• Supplied information:
┏━━

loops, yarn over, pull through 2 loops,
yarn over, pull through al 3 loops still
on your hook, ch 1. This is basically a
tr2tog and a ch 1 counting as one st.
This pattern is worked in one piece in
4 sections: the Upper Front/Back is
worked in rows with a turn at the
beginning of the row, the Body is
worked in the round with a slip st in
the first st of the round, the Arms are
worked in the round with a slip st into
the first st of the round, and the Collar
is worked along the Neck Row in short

┗━━
┏━━

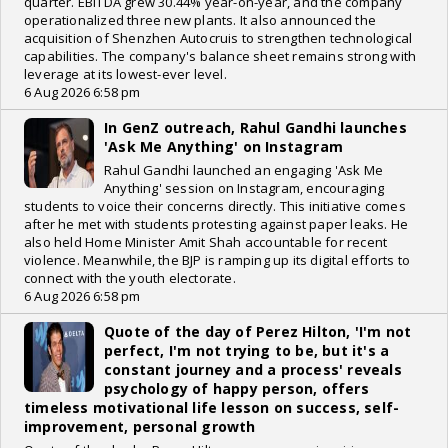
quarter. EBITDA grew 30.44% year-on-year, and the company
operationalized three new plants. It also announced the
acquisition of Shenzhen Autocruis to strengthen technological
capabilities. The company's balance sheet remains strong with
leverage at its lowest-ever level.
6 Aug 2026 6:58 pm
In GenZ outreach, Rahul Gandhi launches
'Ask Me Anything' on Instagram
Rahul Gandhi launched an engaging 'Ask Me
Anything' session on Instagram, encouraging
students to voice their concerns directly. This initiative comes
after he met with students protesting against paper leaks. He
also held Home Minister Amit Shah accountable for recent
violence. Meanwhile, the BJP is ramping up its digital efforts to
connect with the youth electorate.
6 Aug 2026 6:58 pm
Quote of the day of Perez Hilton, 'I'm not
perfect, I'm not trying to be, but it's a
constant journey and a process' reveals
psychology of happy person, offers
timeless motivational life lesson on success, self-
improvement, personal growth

┗━━
┏━━

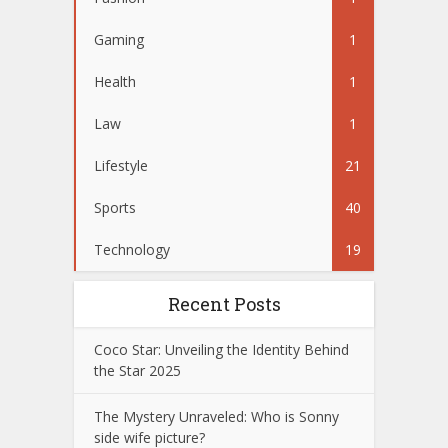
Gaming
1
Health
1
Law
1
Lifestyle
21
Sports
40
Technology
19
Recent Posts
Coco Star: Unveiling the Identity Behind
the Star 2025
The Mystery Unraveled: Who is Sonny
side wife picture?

┗━━

When a line in the material above holds the word "students", copy that line.

students to voice their concerns directly. This initiative comes
after he met with students protesting against paper leaks. He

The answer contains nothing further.